Jamais on ne demande, et c’est bien dommage, aux hommes de « faire leurs preuves ». Eventuellement, on leur demande d’avoir « un métier » avant d’être élu, et encore…

Je ne suis pas Ayatollah de la parité, je préfère comme la Présidente Catherine Tasca le combat au quota, mais force est de constater l'impérieuse nécessité des textes imposant cette parité, comme dans la vie des affaires, comme ce fut le cas pour les conseils d’administrations (LOI n° 2011-103 du 27 janvier 2011 relative à la représentation équilibrée des femmes et des hommes au sein des conseils d'administration et de surveillance et à l'égalité professionnelle).

 

Enfin, même dans les assemblées locales, comme les conseils municipaux, élues en scrutin de liste paritaire où personne n'a démissionné, la discrimination n'apparaît plus au niveau du nombre de femmes, mais de la répartition des compétences. La petite enfance et la culture aux femmes, les finances, l'urbanisme et autres tâches "nobles" aux hommes, etc. L’évolution du droit n’a pas réussi à faire évoluer nos mœurs qui restent d’un autre temps.

Ce qui est valable pour les femmes l'est aussi pour les jeunes, les ouvriers, les immigrés, et toutes les minorités sous-représentées au parlement. Les limites des politiques de discrimination positive sautent aux yeux dans la résolution de cette problématique, d'autant plus qu'un quota de jeunes, d'employés, etc. serait beaucoup plus difficile à établir qu'une "simple" parité hommes/femmes, voire inconstitutionnel.
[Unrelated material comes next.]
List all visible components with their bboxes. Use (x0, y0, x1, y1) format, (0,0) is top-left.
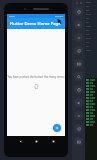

Comment choisir quelles catégories auraient "droit à un quota" ? Faudra-t-il le changer à chaque recensement de la population française ? De plus, être représentant d'une minorité (ou catégorie sous représentée) cela ne garantit pas une quelconque capacité à représenter ses intérêts (toutes les femmes ne sont pas féministes…)

 

En résumé, il s'agit donc de trouver des personnes représentatives de la population française, motivées, s'assurer qu'elles aient la possibilité d'être candidates puis élues pour qu’une fois élues, elles soient à égalité avec leurs collègues.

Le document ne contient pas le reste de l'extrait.